A ‘gene signature’ that could be used to predict the onset of diseases, such as Alzheimer’s, years in advance has been developed in research published in the open access journal Genome Biology.
The study aimed to define a set of genes associated with ‘healthy ageing’ in 65 year olds. Such a molecular profile could be useful for distinguishing people at earlier risk of age-related diseases. This could improve upon the use of chronological age and complement traditional indicators of disease, such as blood pressure.
Lead author James Timmons, from King’s College London, UK, said: “We use birth year, or chronological age, to judge everything from insurance premiums to whether you get a medical procedure or not. Most people accept that all 60 year olds are not the same, but there has been no reliable test for underlying ‘biological age’.
“Our discovery provides the first robust molecular ‘signature’ of biological age in humans and should be able to transform the way that ‘age’ is used to make medical decisions. This includes identifying those more likely to be at risk of Alzheimer’s, as catching those at ‘early’ risk is key to evaluating potential treatments.”

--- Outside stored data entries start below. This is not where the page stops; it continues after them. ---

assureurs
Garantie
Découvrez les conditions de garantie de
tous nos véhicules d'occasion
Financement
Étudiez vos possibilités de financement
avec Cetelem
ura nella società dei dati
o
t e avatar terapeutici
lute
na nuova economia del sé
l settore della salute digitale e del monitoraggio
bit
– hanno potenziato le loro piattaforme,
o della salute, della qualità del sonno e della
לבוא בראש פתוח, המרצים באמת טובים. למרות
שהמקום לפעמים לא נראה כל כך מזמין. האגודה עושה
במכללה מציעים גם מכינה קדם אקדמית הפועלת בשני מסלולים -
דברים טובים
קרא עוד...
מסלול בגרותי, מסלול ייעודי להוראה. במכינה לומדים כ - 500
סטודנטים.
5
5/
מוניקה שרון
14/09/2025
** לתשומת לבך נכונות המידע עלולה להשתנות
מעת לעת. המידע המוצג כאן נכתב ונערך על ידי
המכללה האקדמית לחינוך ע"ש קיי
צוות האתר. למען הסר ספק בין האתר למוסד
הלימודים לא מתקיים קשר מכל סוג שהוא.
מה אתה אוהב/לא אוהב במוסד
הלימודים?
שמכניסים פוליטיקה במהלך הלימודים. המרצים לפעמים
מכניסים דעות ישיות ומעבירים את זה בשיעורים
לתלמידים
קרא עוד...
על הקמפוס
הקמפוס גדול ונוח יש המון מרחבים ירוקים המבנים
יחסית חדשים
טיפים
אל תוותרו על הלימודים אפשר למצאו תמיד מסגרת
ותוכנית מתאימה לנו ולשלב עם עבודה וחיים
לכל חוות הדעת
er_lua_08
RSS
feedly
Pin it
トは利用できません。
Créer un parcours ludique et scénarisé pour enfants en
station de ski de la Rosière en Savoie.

The researchers analyzed the RNA of healthy 65 year old subjects, and used the information to develop a signature of 150 RNA genes that indicated ‘healthy ageing’. The signature was found to be a reliable predictor for risk of age-related disease when studying RNA from tissues including human muscle, brain and skin.
With this RNA signature, they developed a ‘healthy age gene score’ which they used to test and compare the RNA profiles of different individuals, and demonstrated that a greater score was associated with better health in men and women.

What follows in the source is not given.